Acetabular head index (AHI, A/B) (Fig. 3) and sharp angle (Fig. 4) are indices for an assessment of acetabular dysplasia and are the ratio of acetabular coverage to the femoral head28 and the angle between the horizontal line and a line from the tip of the pelvic tear drop to the lateral edge of the acetabular roof29, respectively. Upper coverage (upper) and posterior coverage (posterior) of the femoral head diameter were measured. The resultant displacement of the pelves, equivalent (Von Mises) stress of the SIJ cartilages, the normal stress on lateral axes, the angles of rotation on the SIJs, the maximum elastic force of spring probes and acetabular head indices were investigated. Equivalent stress is a scalar value that is calculated from normal stresses and shear stresses without any distinction between tension and compression. Normal stress on lateral axes indicates the stress on the normal direction of the contact surfaces. Maximum elastic force of the spring elements was measured and summed for each of the ligaments as loads on ligaments.

## Results

### Acetabular head indices improved mainly in upper coverage of acetabulum

The AHIs on the side which underwent surgery improved − 1% to 22% (average 12.5%) in the upper area coverage and − 4% to 12% (average 5%), and in the posterior area coverage (Table 2). Coverage improved on both sites only in patient 1. Patients 2 and 4 improved in upper coverage, and patient 3 improved in the posterior coverage. The sharp angle on the side which underwent surgery improved from 51.8° to 42.5°. The average improvement was 9.3°.

### Acetabular dysplasia pelves tended to rotate inward, called the ‘inflare’
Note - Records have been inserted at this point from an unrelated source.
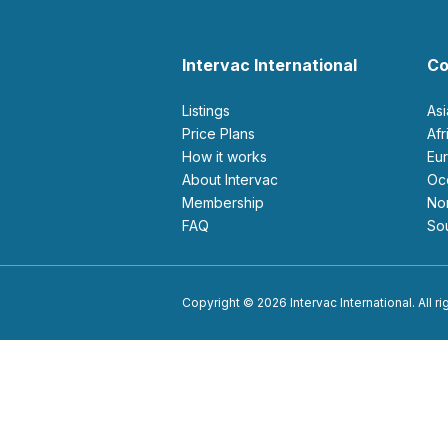
Intervac International
Co
Listings
As
Price Plans
Af
How it works
E
About Intervac
O
Membership
N
FAQ
S
Copyright © 2026 Intervac International. All r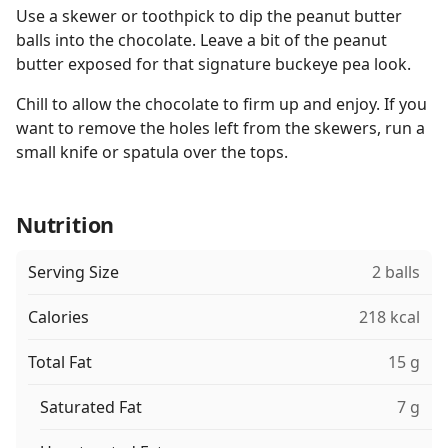
Use a skewer or toothpick to dip the peanut butter
balls into the chocolate. Leave a bit of the peanut
butter exposed for that signature buckeye pea look.
Chill to allow the chocolate to firm up and enjoy. If you
want to remove the holes left from the skewers, run a
small knife or spatula over the tops.
Nutrition
Serving Size
2 balls
Calories
218 kcal
Total Fat
15 g
Saturated Fat
7 g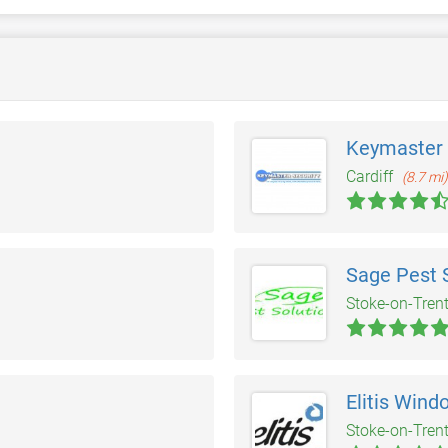
Keymaster 
Cardiff
(8.7 mi)
Sage Pest 
Stoke-on-Tren
Elitis Wind
Stoke-on-Tren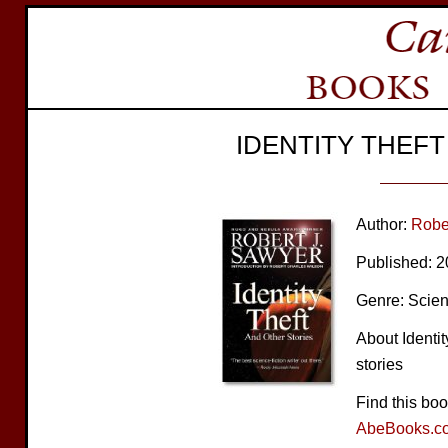
IDENTITY THEF
Author:
Robe
Published: 
Genre: Scien
About Identit
stories
Find this bo
AbeBooks.c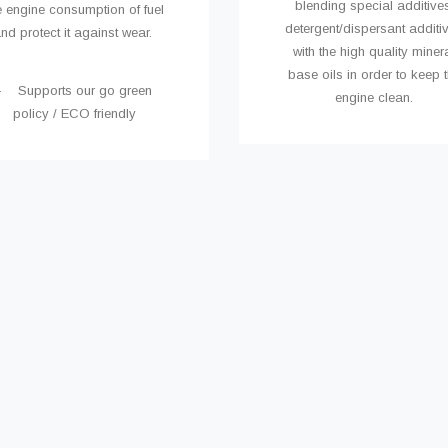
blending special additives
e engine consumption of fuel
detergent/dispersant additi
nd protect it against wear.
with the high quality miner
base oils in order to keep 
- Supports our go green
engine clean.
policy / ECO friendly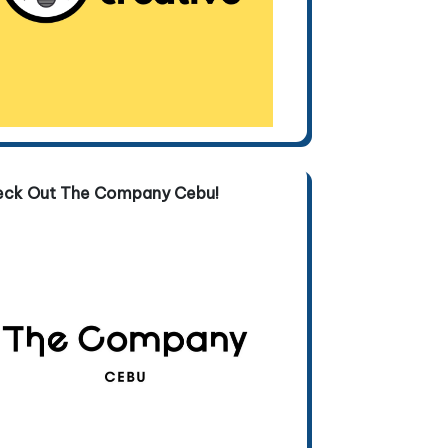
eck Out The Company Cebu!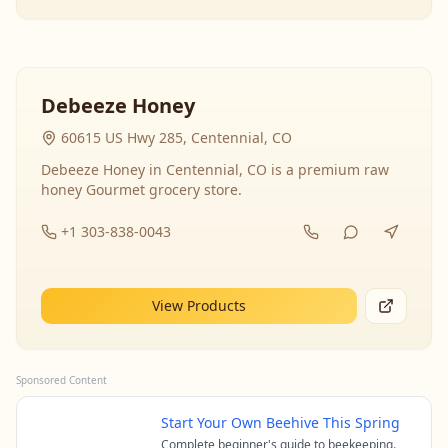
Debeeze Honey
60615 US Hwy 285, Centennial, CO
Debeeze Honey in Centennial, CO is a premium raw
honey Gourmet grocery store.
+1 303-838-0043
View Products
Sponsored Content
Start Your Own Beehive This Spring
Complete beginner's guide to beekeeping.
The displacement vector diagrams (Fig. 5a) of the pelves showed that the post models of all patients showed the innominate bones were deformed posteriorly. In the pre models derived from the patient datasets 1, 3 and 4, however, the innominate bones were deformed laterally to anteriorly. On the other hand, patient 2 in the pre models showed that the innominate bone was deformed posteriorly more than the post models. In the pre models of patients 1, 3 and 4 on acetabular dysplasia, the pelves rotated inward in the state of inflare as indicated by the red arrows in Fig. 5b. In the post models, the iliac crest was more rotated outward than in the pre models as indicated by the blue arrows in Fig. 5b. The maximum displacement on the iliac crest of surgical sides decreased by approximately 19% from pre models to post models in patients 1 and 3 which had a high improvement in posterior AHI more than 10%.

### Sacral nutation decreased when increased acetabular coverage

In the surgical sides of post models, the rotation of SIJs decreased in patients 1 and 3, and increased in patients 2 and 4 compared to each pre models (Fig. 6). In addition, sacral nutation movement is decreased with posterior acetabular coverage and the overall improvement of the coverage led to counter-nutation (upper: r =  − 0.39, posterior: r =  − 0.68) (Supplementary Figure S1).

### The equivalent stress and compressive stress on sacroiliac joints cartilage decreased when increasing acetabular coverage

The equivalent stress of SIJ cartilage decreased on the posterior regions in patient 1, and increased in the superior regions in all four cases (Fig. 7a). Maximum equivalent stress of SIJ cartilage ipsilateral to the surgical sides of pre models decreased by 80% in patient 1, while it increased by 67-2834% in the other cases compared to the post models (Fig. 7c). Normal stresses yielded that the SIJs were compressed on the inferior and extended on the superior regions (Fig. 7b). Minimum normal stress on the surgical sides decreased by 90% in patients comparing the pre models to the post models, and increased by 36–11,204% in the other cases (Fig. 7d). In patients 1 and 3, the posterior coverages were highly increased (10% and 12% increase), and the stresses decreased or slightly increased. Patients 2 remained the posterior coverage (2% increase) and patient 4 were decreased (4% decrease). These models showed slightly or dramatically increment. Thus, posterior acetabular coverage improvement reduced the maximum equivalent stress and minimum normal stress (equivalent stress: r = 0.26 (upper), 0.71 (posterior); normal stress: r = 0.13 (upper), 0.83 (posterior)) (Supplementary Figures S2 and S3)﻿.